Encaja perfectamente con la retórica idealizadora de la entrega de Miranda a
las autoridades realistas, en la cual Bolívar tuvo participación destacada. La
justificación perfecta de este hecho tiene su fundamento en una acción que se
presenta como irrebatible: Miranda traicionó a la República, por tanto, merecía
ser entregado. No hay reproches que hacerle al protagonista de la serie, todo
lo contrario, su acción se corresponde con su determinación de no transigir,
cuando se trata de alcanzar la libertad.
Si esto
ocurre con Miranda, no quiero ni pensar cómo quedarán Santiago Mariño o Manuel
Piar, o Francisco de Paula Santander o cualquier otro que haya disentido,
adversado o polemizado con Bolívar: entrarán con toda seguridad en la nómina de
los villanos, como corresponde a la simplicidad que acompaña todo relato
maniqueo y telenovelesco en el cual sólo hay dos bandos: el de los buenos en
donde están el protagonista y quienes lo acompañan y celebran sus éxitos, y el
de los malos, que incluye a quienes lo adversan, todos aquellos villanos que a
lo largo de la historia se empeñan en obstaculizar e impedir sus triunfos, pero
sobre los cuales, finalmente, se impondrá el protagonista para alcanzar su
destino. No se necesita más.
No aguanté
mucho, la verdad es; tampoco Ariana, mi sobrina querida.

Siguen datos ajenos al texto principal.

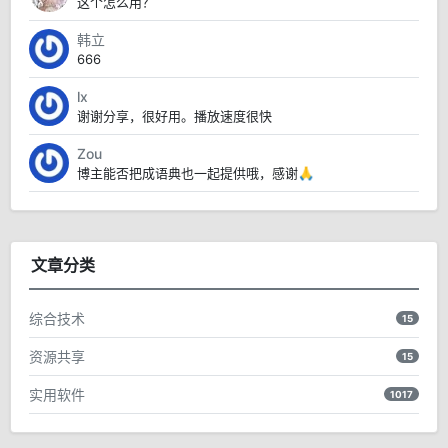
这个怎么用？
韩立
666
lx
谢谢分享，很好用。播放速度很快
Zou
博主能否把成语典也一起提供哦，感谢🙏
文章分类
综合技术
15
资源共享
15
实用软件
1017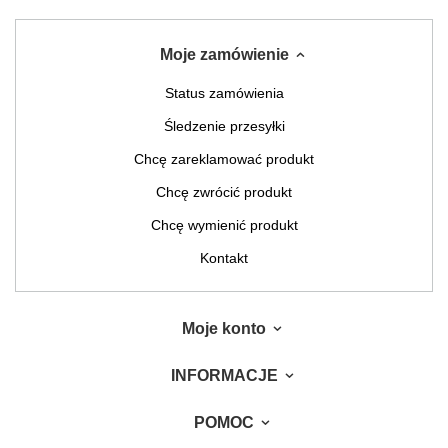
Moje zamówienie
Status zamówienia
Śledzenie przesyłki
Chcę zareklamować produkt
Chcę zwrócić produkt
Chcę wymienić produkt
Kontakt
Moje konto
INFORMACJE
POMOC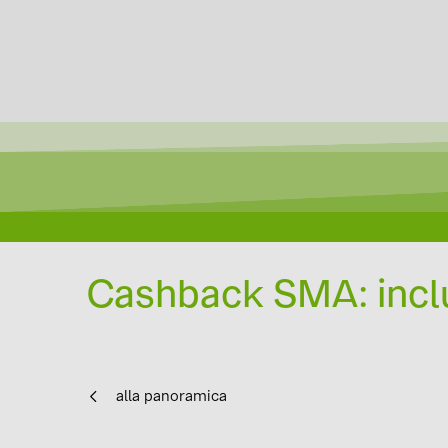
Cashback SMA: inclu
alla panoramica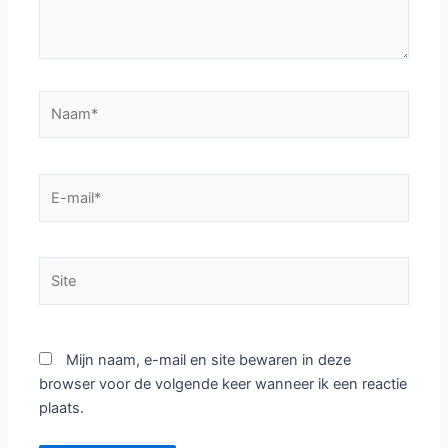
Naam*
E-
mail*
Site
Mijn naam, e-mail en site bewaren in deze
browser voor de volgende keer wanneer ik een reactie
plaats.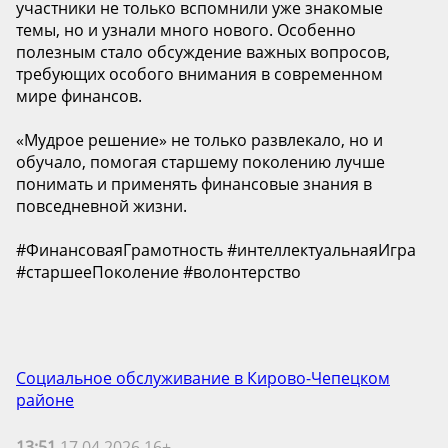
участники не только вспомнили уже знакомые
темы, но и узнали много нового. Особенно
полезным стало обсуждение важных вопросов,
требующих особого внимания в современном
мире финансов.
«Мудрое решение» не только развлекало, но и
обучало, помогая старшему поколению лучше
понимать и применять финансовые знания в
повседневной жизни.
#ФинансоваяГрамотность #интеллектуальнаяИгра
#старшееПоколение #волонтерство
Социальное обслуживание в Кирово-Чепецком
районе
13:51
17.04.2026 16+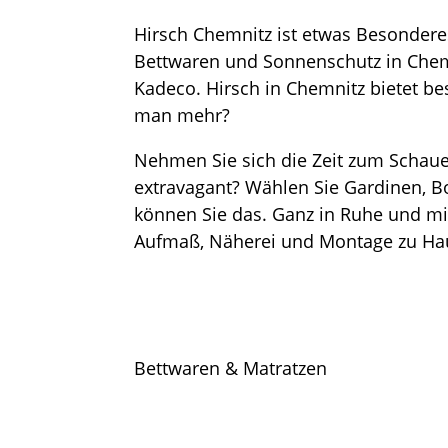
Hirsch Chemnitz ist etwas Besonderes
Bettwaren und Sonnenschutz in Chemn
Kadeco. Hirsch in Chemnitz bietet be
man mehr?
Nehmen Sie sich die Zeit zum Schauen
extravagant? Wählen Sie Gardinen, B
können Sie das. Ganz in Ruhe und mi
Aufmaß, Näherei und Montage zu Haus
Bettwaren & Matratzen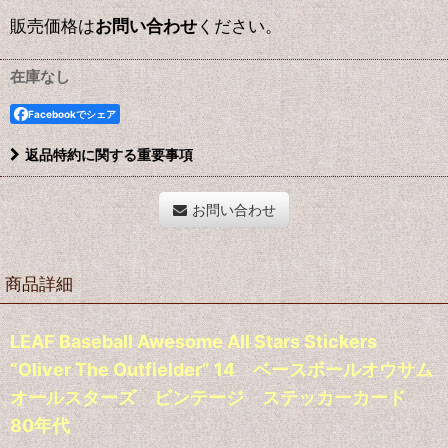
販売価格は
お問い合わせ
ください。
在庫なし
Facebookでシェア
返品特約に関する重要事項
お問い合わせ
商品詳細
LEAF Baseball Awesome All Stars Stickers
“Oliver The Outfielder” 14 ベースボールオウサム
オールスターズ ビンテージ ステッカーカード
80年代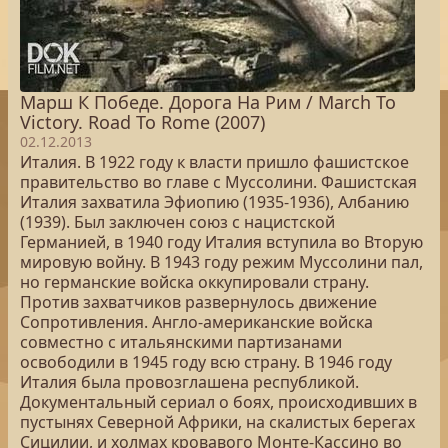
Марш К Победе. Дорога На Рим / March To
Victory. Road To Rome (2007)
02.12.2013
Италия. В 1922 году к власти пришло фашистское
правительство во главе с Муссолини. Фашистская
Италия захватила Эфиопию (1935-1936), Албанию
(1939). Был заключен союз с нацистской
Германией, в 1940 году Италия вступила во Вторую
мировую войну. В 1943 году режим Муссолини пал,
но германские войска оккупировали страну.
Против захватчиков развернулось движение
Сопротивления. Англо-американские войска
совместно с итальянскими партизанами
освободили в 1945 году всю страну. В 1946 году
Италия была провозглашена республикой.
Документальный сериал о боях, происходивших в
пустынях Северной Африки, на скалистых берегах
Сицилии, и холмах кровавого Монте-Кассино во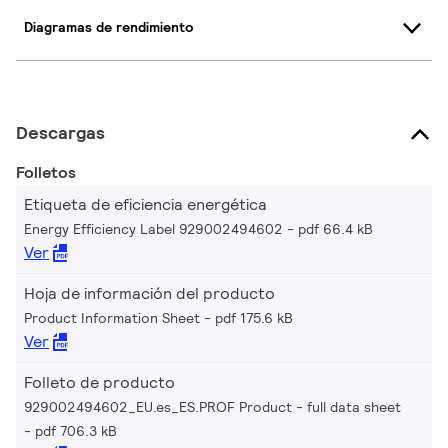
Diagramas de rendimiento
Descargas
Folletos
Etiqueta de eficiencia energética
Energy Efficiency Label 929002494602
pdf 66.4 kB
Ver
Hoja de información del producto
Product Information Sheet
pdf 175.6 kB
Ver
Folleto de producto
929002494602_EU.es_ES.PROF Product - full data sheet
pdf 706.3 kB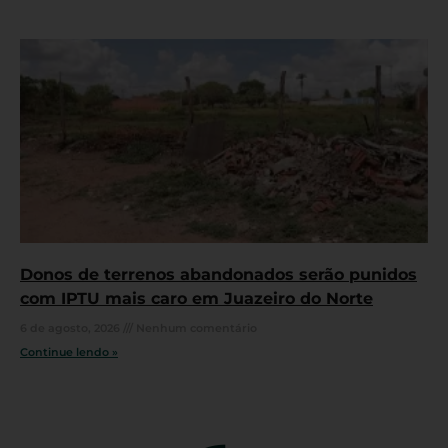
Donos de terrenos abandonados serão punidos
com IPTU mais caro em Juazeiro do Norte
6 de agosto, 2026
Nenhum comentário
Continue lendo »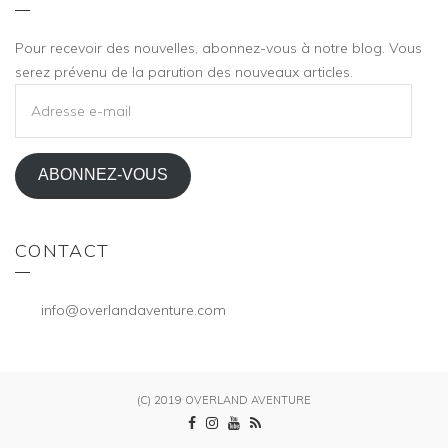
Pour recevoir des nouvelles, abonnez-vous à notre blog. Vous
serez prévenu de la parution des nouveaux articles.
ADRESSE
E-
MAIL
ABONNEZ-VOUS
CONTACT
info@overlandaventure.com
(C) 2019 OVERLAND AVENTURE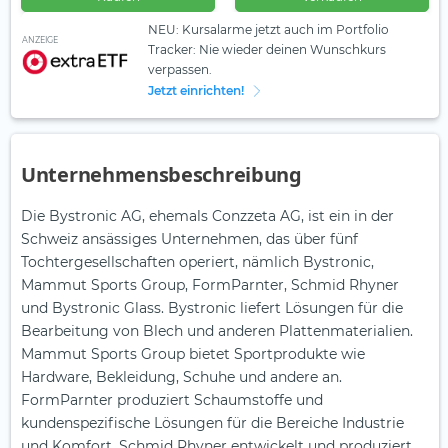
NEU: Kursalarme jetzt auch im Portfolio
ANZEIGE
Tracker: Nie wieder deinen Wunschkurs
verpassen.
Jetzt einrichten!
Unternehmensbeschreibung
Die Bystronic AG, ehemals Conzzeta AG, ist ein in der
Schweiz ansässiges Unternehmen, das über fünf
Tochtergesellschaften operiert, nämlich Bystronic,
Mammut Sports Group, FormParnter, Schmid Rhyner
und Bystronic Glass. Bystronic liefert Lösungen für die
Bearbeitung von Blech und anderen Plattenmaterialien.
Mammut Sports Group bietet Sportprodukte wie
Hardware, Bekleidung, Schuhe und andere an.
FormParnter produziert Schaumstoffe und
kundenspezifische Lösungen für die Bereiche Industrie
und Komfort. Schmid Rhyner entwickelt und produziert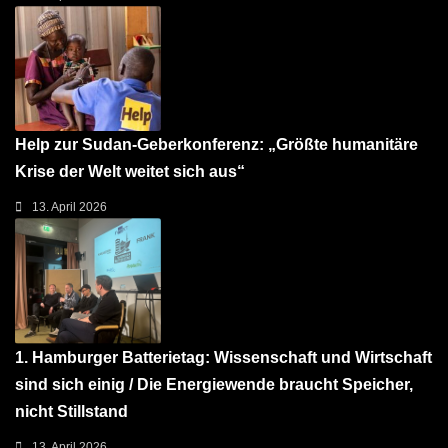
Help zur Sudan-Geberkonferenz: „Größte humanitäre
Krise der Welt weitet sich aus“
13. April 2026
1. Hamburger Batterietag: Wissenschaft und Wirtschaft
sind sich einig / Die Energiewende braucht Speicher,
nicht Stillstand
13. April 2026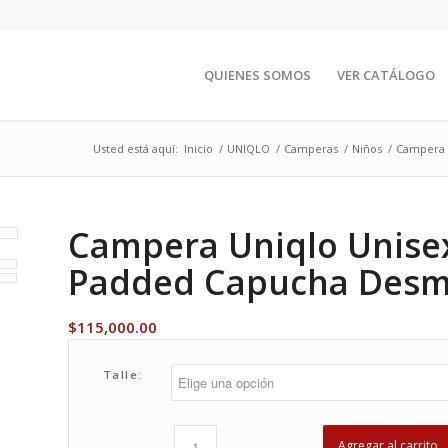
QUIENES SOMOS
VER CATÁLOGO
Usted está aquí:
Inicio
/
UNIQLO
/
Camperas
/
Niños
/
Campera 
Campera Uniqlo Unise
Padded Capucha Desmo
$
115,000.00
Talle:
Agregar al carrito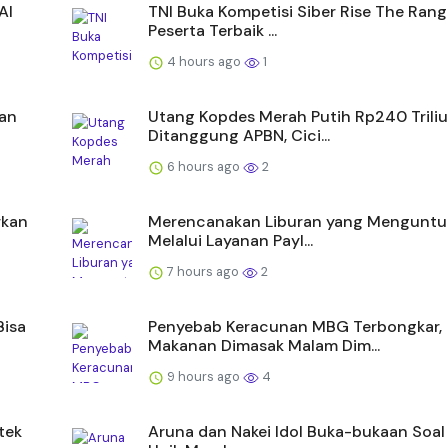
AI
TNI Buka Kompetisi Siber Rise The Rang
Peserta Terbaik ...
4 hours ago
1
san
Utang Kopdes Merah Putih Rp240 Trili
Ditanggung APBN, Cici...
6 hours ago
2
rkan
Merencanakan Liburan yang Mengunt
Melalui Layanan Payl...
7 hours ago
2
Bisa
Penyebab Keracunan MBG Terbongkar,
Makanan Dimasak Malam Dim...
9 hours ago
4
tek
Aruna dan Nakei Idol Buka-bukaan Soal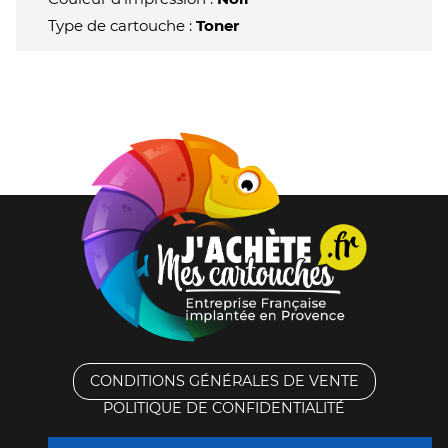
Type de cartouche :
Toner
CONDITIONS GÉNÉRALES DE VENTE
POLITIQUE DE CONFIDENTIALITÉ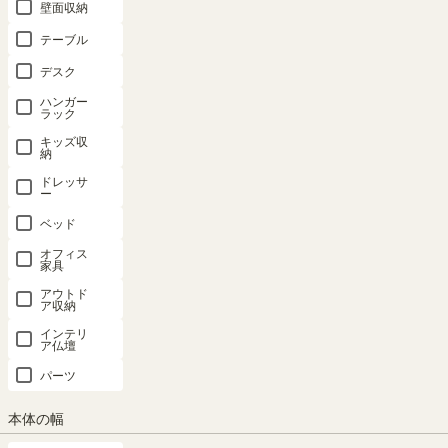
壁面収納
テーブル
デスク
ハンガー
ラック
キッズ収
納
ドレッサ
ー
ベッド
凛とした、やすらぎの場所。
オフィス
家具
ジャパンディスタイルのキャビネット。北欧の雰囲気をベースに和風
アウトド
ちりばめたデザインで心安らぐ空間をつくります。
ア収納
インテリ
ア仏壇
パーツ
本体の幅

Estuvimos viéndola
juntas y quedamos verdaderamente impactadas por la superficialidad, la
inconsistencia, la debilidad y la inconducencia de la historia. Podemos
confesar que no nos atrapó, en lo más mínimo.
Habrá mucha
gente que aguantará y seguramente disfrutará los 60 capítulos. Hay para todos
los gustos, sin duda y eso es absolutamente sano y conveniente. Pero lo que sí
puedo garantizarles es que, cuando terminen de ver esta serie-telenovela, no
será mucha historia la que habrán aprendido, sino todo lo contrario. Yo, por mi
parte, no pienso dedicarle ni un minuto más de mi tiempo libre.